Investors say they are unable to exit multiple investments made over the last few years even at a loss, accentuating the pain for them. In Mumbai, for instance, the average residential property prices in the city and its suburbs witnessed an appreciation of only 3.3% in 2015 as against an average of 7% in 2014, showed a study by property consultancy JLL India. Similar was the case with the Delhi-National Capital Region, which is a big investor market, and Bengaluru and Chennai. All of these markets have seen prices appreciating around 2% in the last quarter of 2015.
“A sign of any residential market’s increasing maturity is evidenced by gentler price appreciation a process which has been very much in evidence in the country’s financial capital. Fourth quarter price performance in Delhi-NCR, Bengaluru and Chennai is also representation of what happened through the year,” said Ramesh Nair, chief operating officer, business and international director at JLL India.
“The forecasted increase in Mumbai residential property prices in 2016 is expected to be 6%. While a price rise of 6-7% (yo-y) was predicted for 2015, the actual increase should come as a pleasant surprise to home buyers.”
Unlike the pre-global financial crisis (GFC) times when prices saw double-digit growth (y-o-y) across the city and suburbs the market has seen a rather subdued growth in prices over the last couple of years, showed the JLL India study. The subdued rise indicates the maturing residential market, which should be a good news for end users who wish to buy homes, but a turn off for several investors who are used to making super-normal profits.

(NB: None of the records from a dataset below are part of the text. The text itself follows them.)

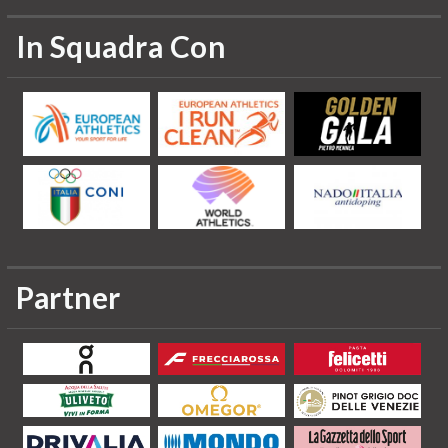
In Squadra Con
Partner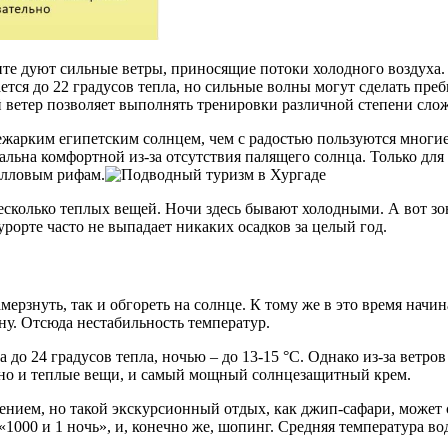
ипте дуют сильные ветры, приносящие потоки холодного воздуха.
вается до 22 градусов тепла, но сильные волны могут сделать п
 ветер позволяет выполнять тренировки различной степени сло
ежарким египетским солнцем, чем с радостью пользуются многие
альна комфортной из-за отсутствия палящего солнца. Только для 
алловым рифам.
 несколько теплых вещей. Ночи здесь бывают холодными. А вот з
урорте часто не выпадает никаких осадков за целый год.
мерзнуть, так и обгореть на солнце. К тому же в это время нач
ну. Отсюда нестабильность температур.
до 24 градусов тепла, ночью – до 13-15 °С. Однако из-за ветров 
 нужно и теплые вещи, и самый мощный солнцезащитный крем.
чением, но такой экскурсионный отдых, как джип-сафари, может
000 и 1 ночь», и, конечно же, шопинг. Средняя температура вод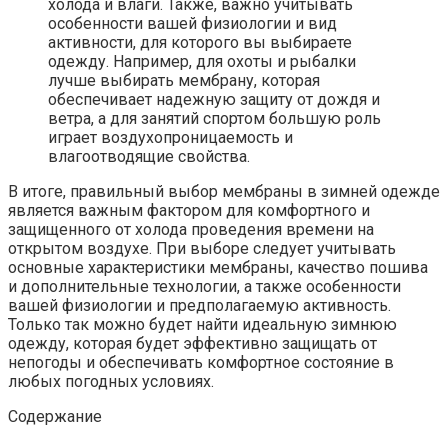
холода и влаги. Также, важно учитывать
особенности вашей физиологии и вид
активности, для которого вы выбираете
одежду. Например, для охоты и рыбалки
лучше выбирать мембрану, которая
обеспечивает надежную защиту от дождя и
ветра, а для занятий спортом большую роль
играет воздухопроницаемость и
влагоотводящие свойства.
В итоге, правильный выбор мембраны в зимней одежде
является важным фактором для комфортного и
защищенного от холода проведения времени на
открытом воздухе. При выборе следует учитывать
основные характеристики мембраны, качество пошива
и дополнительные технологии, а также особенности
вашей физиологии и предполагаемую активность.
Только так можно будет найти идеальную зимнюю
одежду, которая будет эффективно защищать от
непогоды и обеспечивать комфортное состояние в
любых погодных условиях.
Содержание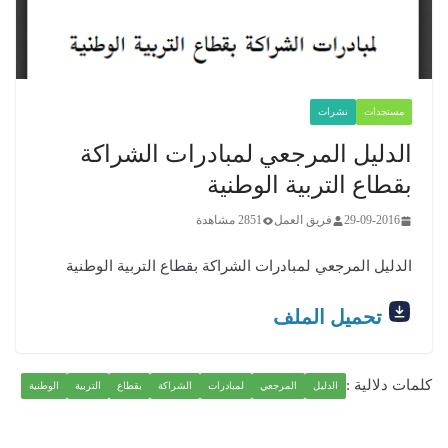
مستجدات
نشرات
الدليل المرجعي لمبادرات الشراكة
بقطاع التربية الوطنية
29-09-2016
فريق العمل
2851 مشاهدة
الدليل المرجعي لمبادرات الشراكة بقطاع التربية الوطنية
تحميل الملف
كلمات دلالية :
الدليل
المرجعي
لمبادرات
الشراكة
بقطاع
التربية
الوطنية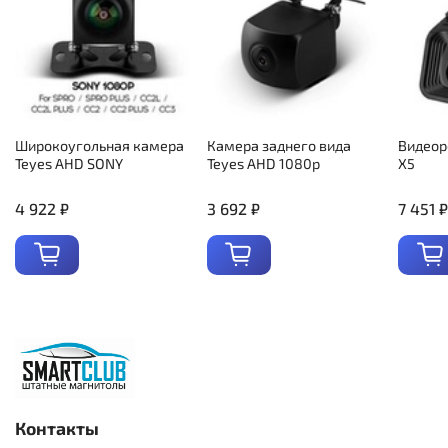
Широкоугольная камера
Камера заднего вида
Видеор
Teyes AHD SONY
Teyes AHD 1080p
X5
4 922 ₽
3 692 ₽
7 451 ₽
Контакты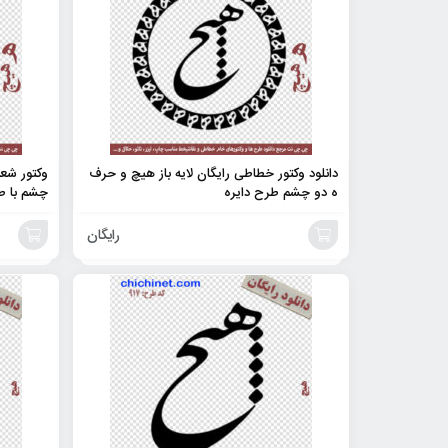
دانلود وکتور خطاطی رایگان لایه باز هیچ و حرف
وکتور شعر
ه دو چشم طرح دایره
چشم با ط
رایگان
افزودن
افزودن
به
به
سبد
سبد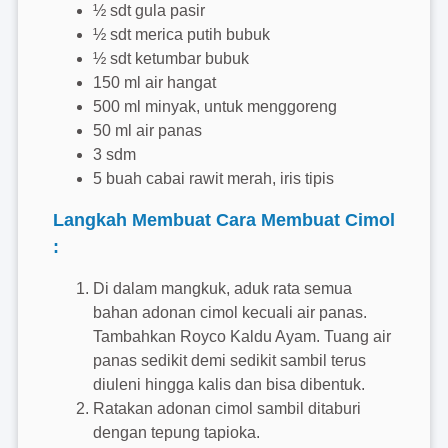
½ sdt gula pasir
½ sdt merica putih bubuk
½ sdt ketumbar bubuk
150 ml air hangat
500 ml minyak, untuk menggoreng
50 ml air panas
3 sdm
5 buah cabai rawit merah, iris tipis
Langkah Membuat Cara Membuat Cimol
:
Di dalam mangkuk, aduk rata semua
bahan adonan cimol kecuali air panas.
Tambahkan Royco Kaldu Ayam. Tuang air
panas sedikit demi sedikit sambil terus
diuleni hingga kalis dan bisa dibentuk.
Ratakan adonan cimol sambil ditaburi
dengan tepung tapioka.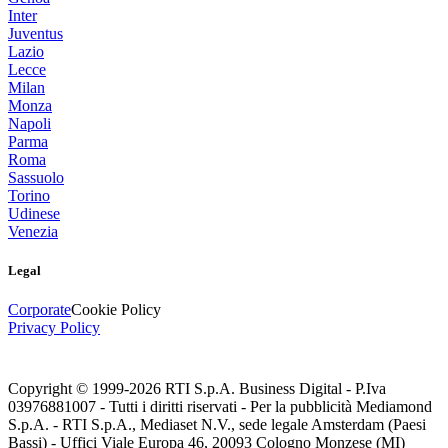
Inter
Juventus
Lazio
Lecce
Milan
Monza
Napoli
Parma
Roma
Sassuolo
Torino
Udinese
Venezia
Legal
Corporate
Cookie Policy
Privacy Policy
Copyright © 1999-
2026
RTI S.p.A. Business Digital - P.Iva
03976881007 - Tutti i diritti riservati - Per la pubblicità Mediamond
S.p.A. - RTI S.p.A., Mediaset N.V., sede legale Amsterdam (Paesi
Bassi) - Uffici Viale Europa 46, 20093 Cologno Monzese (MI)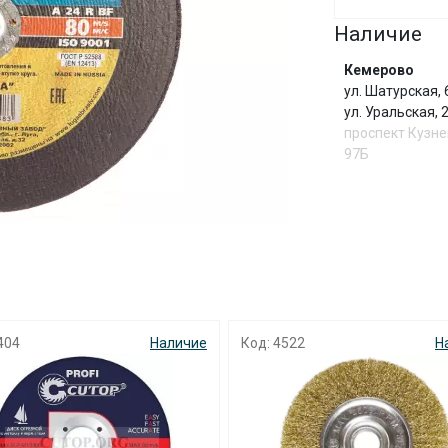
Наличие
Сегодня
25
%
Кемерово
ул. Шатурская,
ул. Уральская,
проспект Кузне
97Б
Добавляйте товары
в корзину
Оплачивайте сегодня только
25
% картой любого банка
404
Наличие
Код: 4522
Н
Получайте товар
выбранный способом
Оставшиеся
75
% будут
списываться
с вашей карты
по
25
%
каждые 2 недели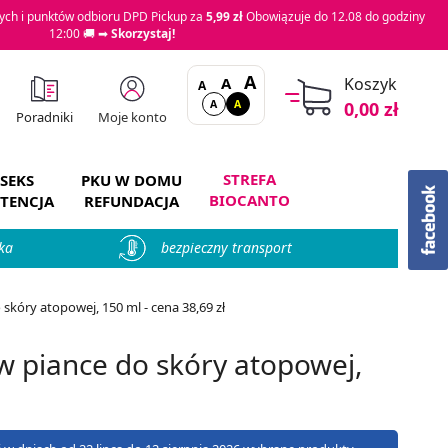
ch i punktów odbioru DPD Pickup za
5,99 zł
Obowiązuje do 12.08 do godziny
12:00 🚚 ➡
Skorzystaj!
A
A
Koszyk
A
A
A
0,00 zł
Moje konto
Poradniki
STREFA
SEKS
PKU W DOMU
BIOCANTO
TENCJA
REFUNDACJA
ka
bezpieczny transport
skóry atopowej, 150 ml - cena 38,69 zł
w piance do skóry atopowej,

For instance, Subhash Sarin, who supplies raw materials to the beer industry, has been investing in property for over a decade but of-late he has decided to stay away. “Even if you are getting a property 30% cheaper today, there is still no confidence to buy. We don’t know how much lower it can get. There is negative appreciation today, so it’s not prudent to invest in property now,” said Sarin.
He points out another reason why many investors are not putting in money into property. “It is very difficult to exit today from investment made earlier, even at a loss,” Sarin said.
Instead, he is now parking his money into the safety of fixed deposits and also lowrisk mutual funds as even gold has lost its sheen.
For investors, rental yields act as an additional return apart from the sale price of the apartment until the deal gets concluded. However, these yields are also not so attractive to make up for the shortfall in profits.
“Current market does not offer any incentive to investors, even our usual set of investors are not showing any interest in picking up properties. If annual appreciation is less than 5% and lease rental yield is around 1.5% per annum, then why would they be keen to invest?,” asked Yashwant Dalal, president, Estate Agents Association of India.
While there are select markets like Pune, Hyderabad and Kolkata that have still seen relatively better appreciation in home prices at 5-10%, most of this is attributed to demand from end users than investors.
Back in Mumbai, at sub-market level, south-central Mumbai and the eastern suburbs saw the maximum appreciation at 4.3% and 4% respectively, followed by north Mumbai and western suburbs at 3.9% and 3.5% respectively. Outside the city and suburbs, Thane saw a 3% appreciation in capital values, while the figure for Navi Mumbai stood at 6%. However, Navi Mumbai also has a lot of unsold inventory in many of its pockets and only few precincts are witnessing good demand.